*YOUR INSTRUCTIONS*
Exact reproductions of all the entries, please, and no pictures.

Page images and extracted text
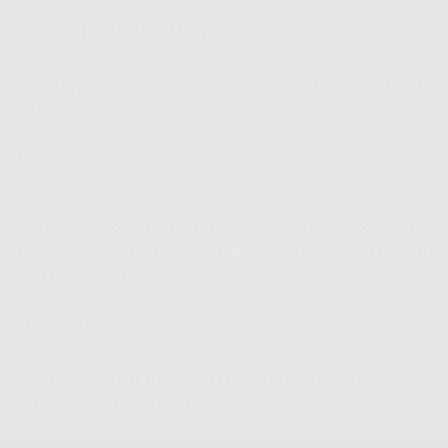
Telkomsel
Promo
2026
Com
SIGNUP FOR NEWSLETTER
Kemerdekaan
|
RI
IndiHome
Agustus
Telkomsel
2026
Jika ada pertanyaan atau punya saran atau kerjasama bisa
Internet
hubungi kami di alamat email kami
Rakyat
Promo
Kemerdekaan
(
indihome.web.id@gmail.com
)
RI
Agustus
2026
IndiHome 2026
>
Internet & Telecom
>
Service Providers
>
ISPs
>
IndiHome
>
IndiHome Citayam | Harga Paket Pasang
WiFi IndiHome Terbaru
KANTOR KAMI
Jalan Swadaya 3 Jl. Al Falah I No.131, RT04 RW06, Kec.
Jatisampurna, Kota Bks, Jawa Barat 17432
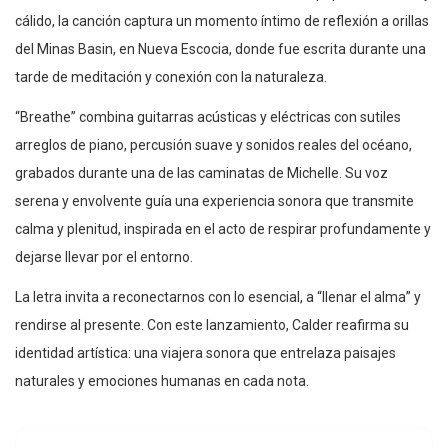
cálido, la canción captura un momento íntimo de reflexión a orillas
del Minas Basin, en Nueva Escocia, donde fue escrita durante una
tarde de meditación y conexión con la naturaleza.
“Breathe” combina guitarras acústicas y eléctricas con sutiles
arreglos de piano, percusión suave y sonidos reales del océano,
grabados durante una de las caminatas de Michelle. Su voz
serena y envolvente guía una experiencia sonora que transmite
calma y plenitud, inspirada en el acto de respirar profundamente y
dejarse llevar por el entorno.
La letra invita a reconectarnos con lo esencial, a “llenar el alma” y
rendirse al presente. Con este lanzamiento, Calder reafirma su
identidad artística: una viajera sonora que entrelaza paisajes
naturales y emociones humanas en cada nota.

*WRITTEN REPLY*
Telkomsel
Promo
2026
Com
SIGNUP FOR NEWSLETTER
Kemerdekaan
|
RI
IndiHome
Agustus
Telkomsel
2026
Jika ada pertanyaan atau punya saran atau kerjasama bisa
Internet
hubungi kami di alamat email kami
Rakyat
Promo
Kemerdekaan
(
indihome.web.id@gmail.com
)
RI
Agustus
2026
IndiHome 2026
>
Internet & Telecom
>
Service Providers
>
ISPs
>
IndiHome
>
IndiHome Citayam | Harga Paket Pasang
WiFi IndiHome Terbaru
KANTOR KAMI
Jalan Swadaya 3 Jl. Al Falah I No.131, RT04 RW06, Kec.
Jatisampurna, Kota Bks, Jawa Barat 17432
cálido, la canción captura un momento íntimo de reflexión a orillas
del Minas Basin, en Nueva Escocia, donde fue escrita durante una
tarde de meditación y conexión con la naturaleza.
“Breathe” combina guitarras acústicas y eléctricas con sutiles
arreglos de piano, percusión suave y sonidos reales del océano,
grabados durante una de las caminatas de Michelle. Su voz
serena y envolvente guía una experiencia sonora que transmite
calma y plenitud, inspirada en el acto de respirar profundamente y
dejarse llevar por el entorno.
La letra invita a reconectarnos con lo esencial, a “llenar el alma” y
rendirse al presente. Con este lanzamiento, Calder reafirma su
identidad artística: una viajera sonora que entrelaza paisajes
naturales y emociones humanas en cada nota.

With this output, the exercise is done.